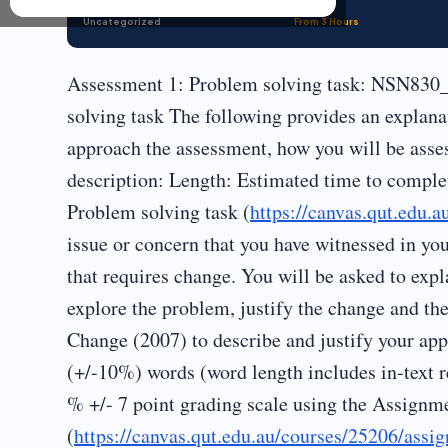
Uncategorized
From 3 Hours
Assessment 1: Problem solving task: NSN830_
solving task The following provides an explana
approach the assessment, how you will be asse
description: Length: Estimated time to comple
Problem solving task (
https://canvas.qut.edu.
issue or concern that you have witnessed in yo
that requires change. You will be asked to expla
explore the problem, justify the change and the
Change (2007) to describe and justify your ap
(+/-10%) words (word length includes in-text r
% +/- 7 point grading scale using the Assignme
(
https://canvas.qut.edu.au/courses/25206/ass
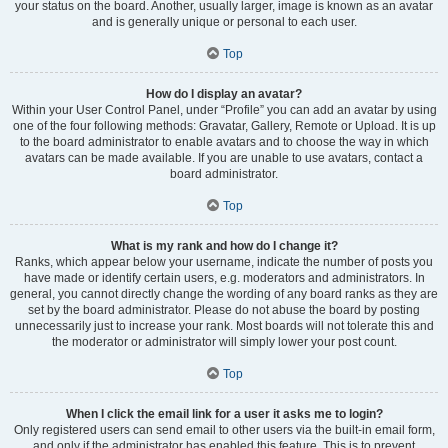
your status on the board. Another, usually larger, image is known as an avatar
and is generally unique or personal to each user.
Top
How do I display an avatar?
Within your User Control Panel, under “Profile” you can add an avatar by using
one of the four following methods: Gravatar, Gallery, Remote or Upload. It is up
to the board administrator to enable avatars and to choose the way in which
avatars can be made available. If you are unable to use avatars, contact a
board administrator.
Top
What is my rank and how do I change it?
Ranks, which appear below your username, indicate the number of posts you
have made or identify certain users, e.g. moderators and administrators. In
general, you cannot directly change the wording of any board ranks as they are
set by the board administrator. Please do not abuse the board by posting
unnecessarily just to increase your rank. Most boards will not tolerate this and
the moderator or administrator will simply lower your post count.
Top
When I click the email link for a user it asks me to login?
Only registered users can send email to other users via the built-in email form,
and only if the administrator has enabled this feature. This is to prevent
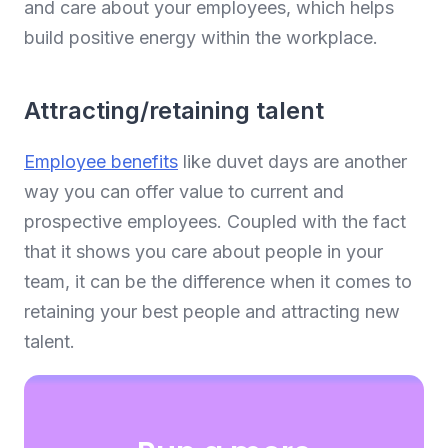
and care about your employees, which helps
build positive energy within the workplace.
Attracting/retaining talent
Employee benefits
like duvet days are another
way you can offer value to current and
prospective employees. Coupled with the fact
that it shows you care about people in your
team, it can be the difference when it comes to
retaining your best people and attracting new
talent.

Task brief - With images omitted, retype the data word for word.

Answer space -
Uncategorized
From 3 Hours
Assessment 1: Problem solving task: NSN830_
solving task The following provides an explana
approach the assessment, how you will be asse
description: Length: Estimated time to comple
Problem solving task (
https://canvas.qut.edu.
issue or concern that you have witnessed in yo
that requires change. You will be asked to expla
explore the problem, justify the change and the
Change (2007) to describe and justify your ap
(+/-10%) words (word length includes in-text r
% +/- 7 point grading scale using the Assignme
(
https://canvas.qut.edu.au/courses/25206/ass
your status on the board. Another, usually larger, image is known as an avatar
and is generally unique or personal to each user.
Top
How do I display an avatar?
Within your User Control Panel, under “Profile” you can add an avatar by using
one of the four following methods: Gravatar, Gallery, Remote or Upload. It is up
to the board administrator to enable avatars and to choose the way in which
avatars can be made available. If you are unable to use avatars, contact a
board administrator.
Top
What is my rank and how do I change it?
Ranks, which appear below your username, indicate the number of posts you
have made or identify certain users, e.g. moderators and administrators. In
general, you cannot directly change the wording of any board ranks as they are
set by the board administrator. Please do not abuse the board by posting
unnecessarily just to increase your rank. Most boards will not tolerate this and
the moderator or administrator will simply lower your post count.
Top
When I click the email link for a user it asks me to login?
Only registered users can send email to other users via the built-in email form,
and only if the administrator has enabled this feature. This is to prevent
and care about your employees, which helps
build positive energy within the workplace.
Attracting/retaining talent
Employee benefits
like duvet days are another
way you can offer value to current and
prospective employees. Coupled with the fact
that it shows you care about people in your
team, it can be the difference when it comes to
retaining your best people and attracting new
talent.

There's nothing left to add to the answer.